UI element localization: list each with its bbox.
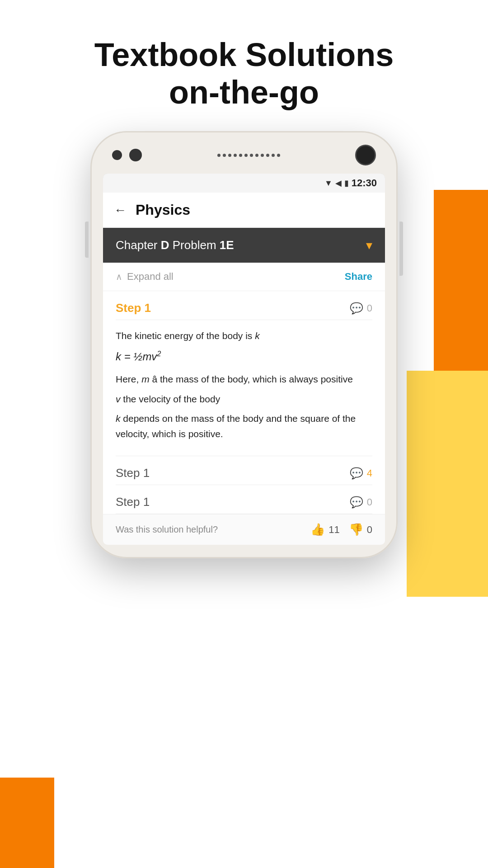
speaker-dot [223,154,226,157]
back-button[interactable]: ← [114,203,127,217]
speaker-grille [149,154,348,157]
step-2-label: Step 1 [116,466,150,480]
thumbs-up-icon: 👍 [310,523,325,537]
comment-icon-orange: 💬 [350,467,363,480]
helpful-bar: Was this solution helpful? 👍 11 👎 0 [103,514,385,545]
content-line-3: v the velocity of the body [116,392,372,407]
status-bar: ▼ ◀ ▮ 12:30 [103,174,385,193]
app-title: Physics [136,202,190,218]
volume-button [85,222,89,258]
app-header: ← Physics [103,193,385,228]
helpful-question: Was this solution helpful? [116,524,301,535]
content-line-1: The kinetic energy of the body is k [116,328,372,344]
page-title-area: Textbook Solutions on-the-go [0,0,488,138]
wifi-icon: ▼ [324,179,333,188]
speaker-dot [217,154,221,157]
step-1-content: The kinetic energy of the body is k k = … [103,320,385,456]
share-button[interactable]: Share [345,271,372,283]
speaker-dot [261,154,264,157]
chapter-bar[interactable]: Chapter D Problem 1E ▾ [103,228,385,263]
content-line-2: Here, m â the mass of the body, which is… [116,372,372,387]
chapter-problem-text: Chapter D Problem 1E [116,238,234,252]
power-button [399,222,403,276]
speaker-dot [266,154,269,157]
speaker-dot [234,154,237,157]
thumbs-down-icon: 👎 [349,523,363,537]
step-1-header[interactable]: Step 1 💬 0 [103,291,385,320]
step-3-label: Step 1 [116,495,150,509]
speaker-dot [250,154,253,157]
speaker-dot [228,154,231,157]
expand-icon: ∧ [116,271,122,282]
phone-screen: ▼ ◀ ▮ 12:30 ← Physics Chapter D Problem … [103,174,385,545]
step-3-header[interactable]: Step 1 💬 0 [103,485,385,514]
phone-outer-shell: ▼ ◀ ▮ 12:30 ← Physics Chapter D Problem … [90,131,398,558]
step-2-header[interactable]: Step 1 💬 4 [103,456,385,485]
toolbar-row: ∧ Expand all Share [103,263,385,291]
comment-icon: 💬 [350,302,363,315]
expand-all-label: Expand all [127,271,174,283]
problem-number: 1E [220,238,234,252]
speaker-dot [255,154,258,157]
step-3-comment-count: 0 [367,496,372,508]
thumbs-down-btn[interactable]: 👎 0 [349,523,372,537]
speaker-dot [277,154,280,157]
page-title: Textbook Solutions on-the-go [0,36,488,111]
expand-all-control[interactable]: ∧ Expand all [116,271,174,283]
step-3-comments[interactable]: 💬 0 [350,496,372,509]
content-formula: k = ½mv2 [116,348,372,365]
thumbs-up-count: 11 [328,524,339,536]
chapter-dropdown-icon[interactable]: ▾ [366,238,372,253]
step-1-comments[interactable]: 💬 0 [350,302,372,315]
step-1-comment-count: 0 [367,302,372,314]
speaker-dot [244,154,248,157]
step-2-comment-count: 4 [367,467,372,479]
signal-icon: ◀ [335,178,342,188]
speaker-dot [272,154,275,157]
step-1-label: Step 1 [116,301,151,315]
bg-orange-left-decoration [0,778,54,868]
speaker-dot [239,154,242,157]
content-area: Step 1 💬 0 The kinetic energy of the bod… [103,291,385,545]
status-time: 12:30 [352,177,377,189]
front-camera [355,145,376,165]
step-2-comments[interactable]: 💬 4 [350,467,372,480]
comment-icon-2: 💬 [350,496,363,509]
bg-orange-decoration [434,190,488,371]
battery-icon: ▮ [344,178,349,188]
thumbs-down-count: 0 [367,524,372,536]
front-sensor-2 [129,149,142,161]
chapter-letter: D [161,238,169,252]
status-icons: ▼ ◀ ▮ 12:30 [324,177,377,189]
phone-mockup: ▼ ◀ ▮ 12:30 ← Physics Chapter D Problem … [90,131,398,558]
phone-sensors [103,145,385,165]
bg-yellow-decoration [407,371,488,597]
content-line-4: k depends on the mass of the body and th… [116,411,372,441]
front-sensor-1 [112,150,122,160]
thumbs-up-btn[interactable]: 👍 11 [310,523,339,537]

• • •

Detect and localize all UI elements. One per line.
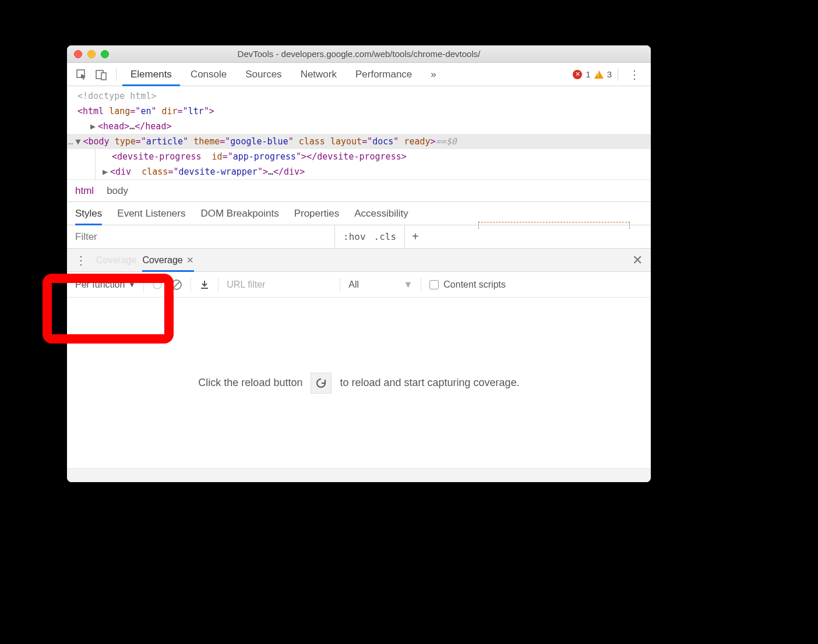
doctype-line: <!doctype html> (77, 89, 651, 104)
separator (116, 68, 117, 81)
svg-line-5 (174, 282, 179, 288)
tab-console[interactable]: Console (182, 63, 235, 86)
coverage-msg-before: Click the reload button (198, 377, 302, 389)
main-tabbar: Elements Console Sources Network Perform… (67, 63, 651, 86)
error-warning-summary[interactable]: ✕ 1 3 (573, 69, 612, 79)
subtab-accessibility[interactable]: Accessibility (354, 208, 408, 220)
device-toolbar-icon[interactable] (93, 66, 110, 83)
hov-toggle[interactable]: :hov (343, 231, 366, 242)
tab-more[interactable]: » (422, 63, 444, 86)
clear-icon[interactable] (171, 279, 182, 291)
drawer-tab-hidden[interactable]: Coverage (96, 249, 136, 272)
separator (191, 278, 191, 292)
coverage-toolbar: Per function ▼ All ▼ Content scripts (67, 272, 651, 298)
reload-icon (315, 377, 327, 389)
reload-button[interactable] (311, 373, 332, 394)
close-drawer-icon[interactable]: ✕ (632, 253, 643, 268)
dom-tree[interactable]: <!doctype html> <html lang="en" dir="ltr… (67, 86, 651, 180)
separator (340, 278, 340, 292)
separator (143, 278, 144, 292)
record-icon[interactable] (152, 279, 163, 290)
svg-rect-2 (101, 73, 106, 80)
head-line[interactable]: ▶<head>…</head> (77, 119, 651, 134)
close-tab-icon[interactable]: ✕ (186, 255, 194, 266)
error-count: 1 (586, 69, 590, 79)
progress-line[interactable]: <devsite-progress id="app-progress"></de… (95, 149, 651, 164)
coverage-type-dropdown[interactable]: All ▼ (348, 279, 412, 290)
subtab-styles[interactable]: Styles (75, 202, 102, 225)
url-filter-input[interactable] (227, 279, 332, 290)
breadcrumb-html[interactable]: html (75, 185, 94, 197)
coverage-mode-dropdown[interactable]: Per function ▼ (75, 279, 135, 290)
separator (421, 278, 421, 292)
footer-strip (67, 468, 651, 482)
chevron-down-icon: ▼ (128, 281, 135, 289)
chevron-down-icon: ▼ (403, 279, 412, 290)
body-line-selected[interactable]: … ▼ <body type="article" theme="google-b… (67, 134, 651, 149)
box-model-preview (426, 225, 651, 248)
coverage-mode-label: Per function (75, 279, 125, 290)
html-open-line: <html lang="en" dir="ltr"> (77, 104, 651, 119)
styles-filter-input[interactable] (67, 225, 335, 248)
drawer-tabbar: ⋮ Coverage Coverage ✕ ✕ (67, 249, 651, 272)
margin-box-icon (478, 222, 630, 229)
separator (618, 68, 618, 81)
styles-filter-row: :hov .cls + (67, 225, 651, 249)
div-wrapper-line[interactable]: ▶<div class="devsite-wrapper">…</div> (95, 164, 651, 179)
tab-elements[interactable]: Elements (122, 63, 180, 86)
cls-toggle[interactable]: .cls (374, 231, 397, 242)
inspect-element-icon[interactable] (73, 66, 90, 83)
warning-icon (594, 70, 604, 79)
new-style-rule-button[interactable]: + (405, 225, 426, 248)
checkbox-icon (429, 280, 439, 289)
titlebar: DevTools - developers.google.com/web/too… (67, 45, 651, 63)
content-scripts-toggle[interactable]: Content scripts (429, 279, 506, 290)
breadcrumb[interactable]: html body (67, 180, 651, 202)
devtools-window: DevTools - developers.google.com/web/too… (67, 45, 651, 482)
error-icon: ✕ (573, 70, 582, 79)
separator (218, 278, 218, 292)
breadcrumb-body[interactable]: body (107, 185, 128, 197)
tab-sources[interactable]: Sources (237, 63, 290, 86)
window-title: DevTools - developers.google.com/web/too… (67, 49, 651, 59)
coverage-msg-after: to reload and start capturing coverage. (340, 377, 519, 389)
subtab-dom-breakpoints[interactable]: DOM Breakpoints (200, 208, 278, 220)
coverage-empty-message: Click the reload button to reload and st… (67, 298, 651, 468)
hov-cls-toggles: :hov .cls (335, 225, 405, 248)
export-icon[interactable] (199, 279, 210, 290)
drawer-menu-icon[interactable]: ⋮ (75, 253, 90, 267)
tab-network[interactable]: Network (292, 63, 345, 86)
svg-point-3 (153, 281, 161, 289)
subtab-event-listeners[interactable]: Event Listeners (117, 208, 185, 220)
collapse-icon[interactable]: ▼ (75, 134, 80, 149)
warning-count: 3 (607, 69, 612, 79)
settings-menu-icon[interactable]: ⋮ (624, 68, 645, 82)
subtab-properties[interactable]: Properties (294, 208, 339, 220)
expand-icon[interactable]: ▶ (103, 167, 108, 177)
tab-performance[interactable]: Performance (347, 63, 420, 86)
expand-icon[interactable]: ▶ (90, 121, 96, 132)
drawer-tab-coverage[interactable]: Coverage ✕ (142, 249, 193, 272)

• • •

- Required work: Look through the records for the word "menu". Every line that has it should be copied.

- The answer:
drawer-menu-icon[interactable]: ⋮ (75, 253, 90, 267)
settings-menu-icon[interactable]: ⋮ (624, 68, 645, 82)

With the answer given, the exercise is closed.